D’anciens procureurs interrogés par le Financial Times estiment qu’un tel comportement serait normalement considéré comme extrêmement suspect et pourrait correspondre à une activité de transfert d’argent non déclarée.
Un autre compte, appartenant à un employé bancaire junior vivant dans un quartier défavorisé de Caracas, a vu transiter environ 93 millions de dollars entre 2022 et mai 2025. Les journaux internes indiquent que le compte a été consulté depuis Caracas un après-midi, puis depuis Osaka, au Japon, moins de dix heures plus tard. Une séquence jugée physiquement impossible par des experts, et qui aurait dû déclencher automatiquement une alerte dans un établissement réglementé.

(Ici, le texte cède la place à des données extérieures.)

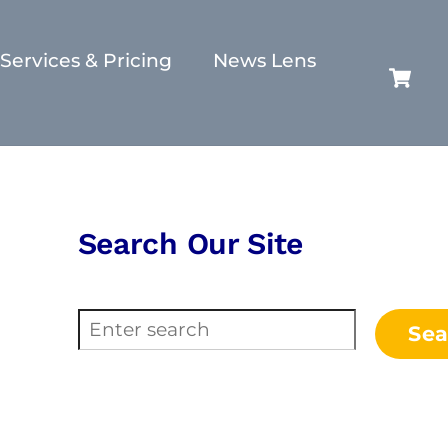
Services & Pricing
News Lens
C
Search Our Site
Search
Sea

Nick Heather, responsable du trading chez ONE.io, une société de services financiers spécialisée dans les actifs numériques, a expliqué à Cointelegraph que ces situations mettent en évidence l’importance de cadres de gouvernance adaptatifs sur les marchés crypto.
« Lorsque des comptes présentant des signaux d’alerte répétés restent actifs, cela révèle un problème d’escalade et de supervision, plutôt qu’un défaut structurel du marché. Une gouvernance solide, un contrôle des sanctions et une surveillance post-transaction sont essentiels. Les acteurs institutionnels comme particuliers opérant sur des marchés réglementés sont déjà habitués à ces exigences », a-t-il déclaré.
Les 13 comptes présentaient tous des indicateurs de comportement suspect et ont collectivement reçu environ 29 millions de dollars en stablecoins USDT provenant de portefeuilles qui ont ensuite été gelés par Israël dans le cadre de lois antiterroristes.
Promesses de l’accord judiciaire et contexte de la grâce de Trump
Dans le cadre de son accord de 2023, Binance s’était engagé à mettre en place une surveillance en temps réel, des vérifications renforcées et des revues régulières des clients afin de détecter les activités suspectes.

À l’époque, les autorités américaines avaient indiqué que Binance n’avait pas signalé plus de 100 000 transactions suspectes liées à des activités telles que des ransomwares, des abus sexuels sur mineurs, le trafic de stupéfiants ou encore des transferts associés à des groupes comme Al-Qaïda et l’État islamique.
L’enquête du Financial Times intervient après que le président américain Donald Trump a accordé, en octobre, une grâce présidentielle au fondateur de Binance, Changpeng Zhao.